[Data records]
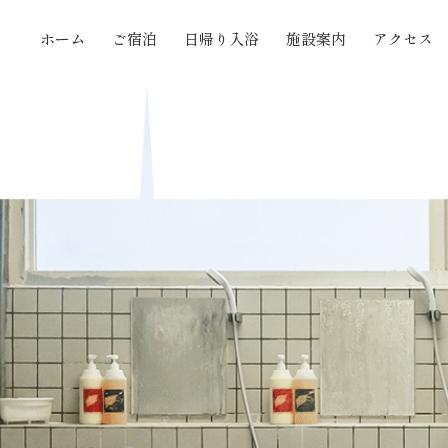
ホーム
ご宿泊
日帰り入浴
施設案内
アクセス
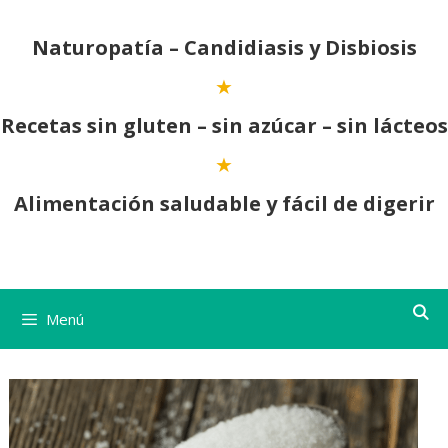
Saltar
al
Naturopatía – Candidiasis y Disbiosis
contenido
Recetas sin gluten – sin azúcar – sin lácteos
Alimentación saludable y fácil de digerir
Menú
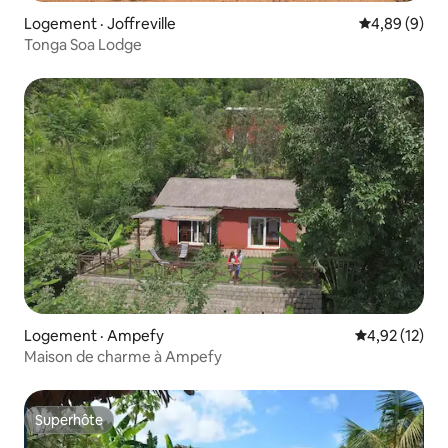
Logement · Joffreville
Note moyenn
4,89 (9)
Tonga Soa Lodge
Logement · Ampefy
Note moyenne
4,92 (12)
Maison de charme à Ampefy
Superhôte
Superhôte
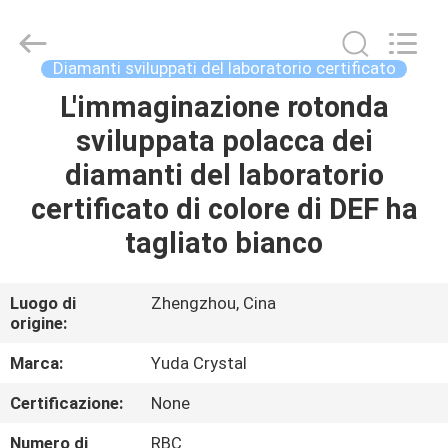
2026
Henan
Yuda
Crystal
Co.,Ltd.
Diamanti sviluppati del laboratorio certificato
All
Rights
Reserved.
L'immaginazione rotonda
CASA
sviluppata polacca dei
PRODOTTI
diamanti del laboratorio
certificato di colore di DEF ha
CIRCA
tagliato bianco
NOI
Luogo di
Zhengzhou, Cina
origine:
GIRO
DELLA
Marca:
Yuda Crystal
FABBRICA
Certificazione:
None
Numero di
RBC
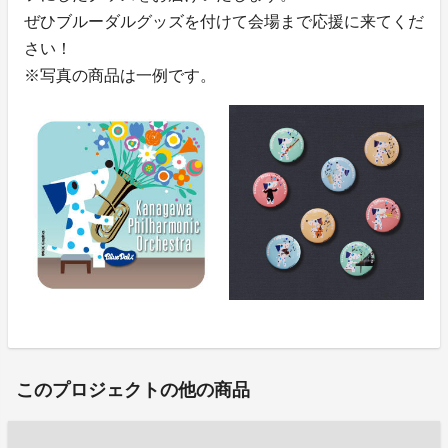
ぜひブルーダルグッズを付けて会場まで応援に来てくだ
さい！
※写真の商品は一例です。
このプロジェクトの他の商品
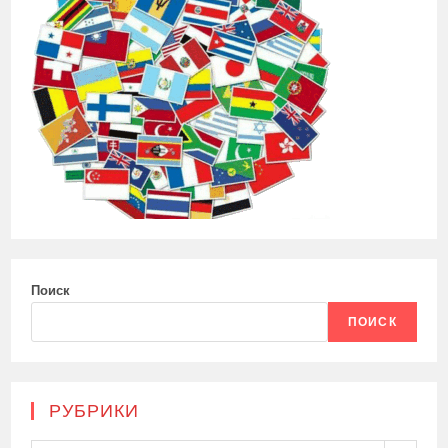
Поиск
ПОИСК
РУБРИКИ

...

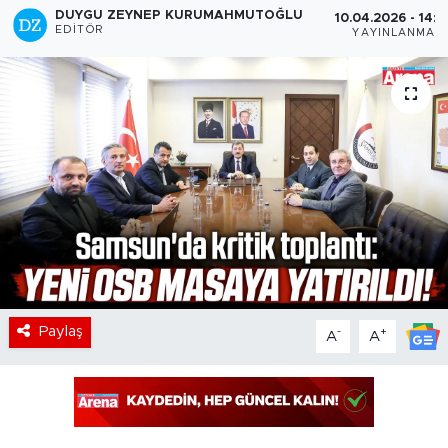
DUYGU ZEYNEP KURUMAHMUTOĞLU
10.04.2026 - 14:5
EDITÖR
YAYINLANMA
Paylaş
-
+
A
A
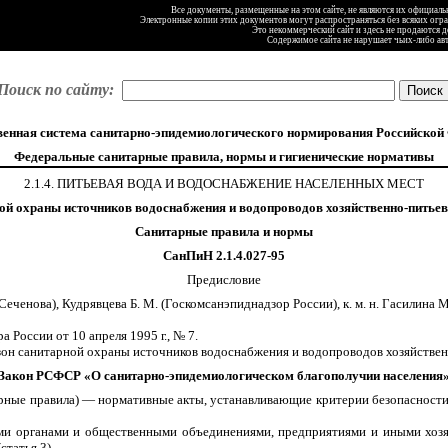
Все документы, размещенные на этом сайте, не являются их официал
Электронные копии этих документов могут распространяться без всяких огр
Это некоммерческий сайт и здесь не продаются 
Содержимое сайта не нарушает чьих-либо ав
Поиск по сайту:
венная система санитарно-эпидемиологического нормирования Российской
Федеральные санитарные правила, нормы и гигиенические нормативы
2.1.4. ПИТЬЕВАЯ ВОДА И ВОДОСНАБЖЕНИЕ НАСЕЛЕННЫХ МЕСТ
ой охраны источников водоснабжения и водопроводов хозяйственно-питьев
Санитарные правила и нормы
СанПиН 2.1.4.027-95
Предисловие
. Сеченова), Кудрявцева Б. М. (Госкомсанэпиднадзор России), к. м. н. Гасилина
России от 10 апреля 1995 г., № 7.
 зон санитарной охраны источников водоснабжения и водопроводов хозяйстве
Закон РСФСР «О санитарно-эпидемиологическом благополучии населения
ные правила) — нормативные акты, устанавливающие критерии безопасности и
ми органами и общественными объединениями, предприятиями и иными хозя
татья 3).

* * *

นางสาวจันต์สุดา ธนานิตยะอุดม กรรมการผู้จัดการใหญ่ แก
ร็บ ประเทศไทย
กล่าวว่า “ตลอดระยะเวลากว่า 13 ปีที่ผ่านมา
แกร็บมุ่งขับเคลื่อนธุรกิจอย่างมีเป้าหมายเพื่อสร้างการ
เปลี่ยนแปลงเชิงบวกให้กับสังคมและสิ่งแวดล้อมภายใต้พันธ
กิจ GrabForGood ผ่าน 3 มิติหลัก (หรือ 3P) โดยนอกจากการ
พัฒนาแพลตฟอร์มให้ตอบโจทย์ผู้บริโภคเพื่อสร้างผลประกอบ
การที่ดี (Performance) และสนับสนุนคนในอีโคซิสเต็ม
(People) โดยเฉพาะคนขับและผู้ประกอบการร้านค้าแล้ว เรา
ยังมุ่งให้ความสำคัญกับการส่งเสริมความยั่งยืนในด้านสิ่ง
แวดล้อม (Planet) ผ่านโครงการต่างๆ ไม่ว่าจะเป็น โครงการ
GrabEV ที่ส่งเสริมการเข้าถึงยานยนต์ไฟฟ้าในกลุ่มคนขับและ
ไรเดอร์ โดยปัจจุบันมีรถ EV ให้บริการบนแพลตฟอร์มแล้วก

**Exercise**
All lines above that hold the string "нормы" should be copied.

**Output below**
Федеральные санитарные правила, нормы и гигиенические нормативы
Санитарные правила и нормы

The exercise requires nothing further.